START Input data

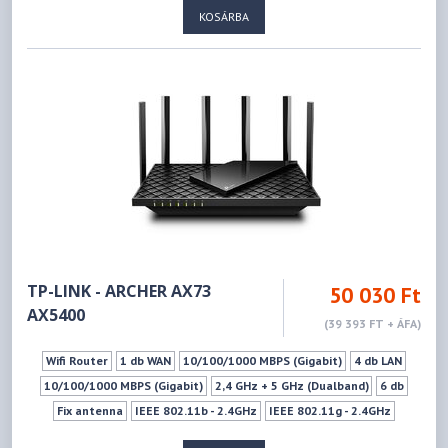
KOSÁRBA
TP-LINK - ARCHER AX73
50 030 Ft
AX5400
(39 393 FT + ÁFA)
Wifi Router
1 db WAN
10/100/1000 MBPS (Gigabit)
4 db LAN
10/100/1000 MBPS (Gigabit)
2,4 GHz + 5 GHz (Dualband)
6 db
Fix antenna
IEEE 802.11b - 2.4GHz
IEEE 802.11g - 2.4GHz
IEEE 802.11n - 2.4GHz
IEEE 802.11ax - 2.4GHz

END Input data

▶ Aim of the task: In the material above, find the lines that contain "IEEE" and show them.

▶ Result for this task:
IEEE 802.11b - 2.4GHz
IEEE 802.11g - 2.4GHz
IEEE 802.11n - 2.4GHz
IEEE 802.11ax - 2.4GHz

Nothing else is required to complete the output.